> What to work on:
Every record that follows should be copied exactly. No picture belongs in the copy.

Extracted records
-- -- --

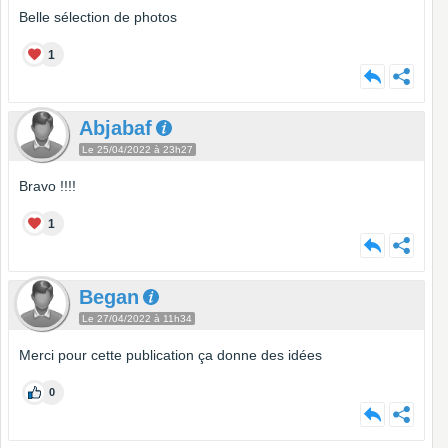
Belle sélection de photos
1
Abjabaf
Le 25/04/2022 à 23h27
Bravo !!!!
1
Began
Le 27/04/2022 à 11h34
Merci pour cette publication ça donne des idées
0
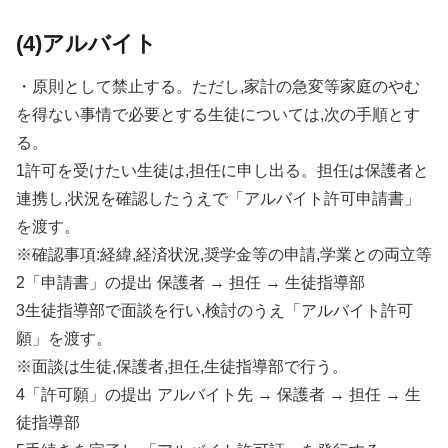
(4)アルバイト
・原則として禁止する。ただし,家計の急変等家庭のやむ
を得ない事情で必要とする生徒については,次の手順とす
る。
1許可を受けたい生徒は,担任に申し出る。担任は保護者と
連携し,状況を確認したうえで「アルバイト許可申請書」
を渡す。
※確認事項:経緯,経済状況,奨学金等の申請,学業との両立等
2「申請書」の提出 保護者 → 担任 → 生徒指導部
3生徒指導部で面談を行い,検討のうえ「アルバイト許可
願」を渡す。
※面談は生徒,保護者,担任,生徒指導部で行う。
4「許可願」の提出 アルバイト先 → 保護者 → 担任 → 生
徒指導部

-- -- --

> Worked solution:
Belle sélection de photos
1
Abjabaf
Le 25/04/2022 à 23h27
Bravo !!!!
1
Began
Le 27/04/2022 à 11h34
Merci pour cette publication ça donne des idées
0
(4)アルバイト
・原則として禁止する。ただし,家計の急変等家庭のやむ
を得ない事情で必要とする生徒については,次の手順とす
る。
1許可を受けたい生徒は,担任に申し出る。担任は保護者と
連携し,状況を確認したうえで「アルバイト許可申請書」
を渡す。
※確認事項:経緯,経済状況,奨学金等の申請,学業との両立等
2「申請書」の提出 保護者 → 担任 → 生徒指導部
3生徒指導部で面談を行い,検討のうえ「アルバイト許可
願」を渡す。
※面談は生徒,保護者,担任,生徒指導部で行う。
4「許可願」の提出 アルバイト先 → 保護者 → 担任 → 生
徒指導部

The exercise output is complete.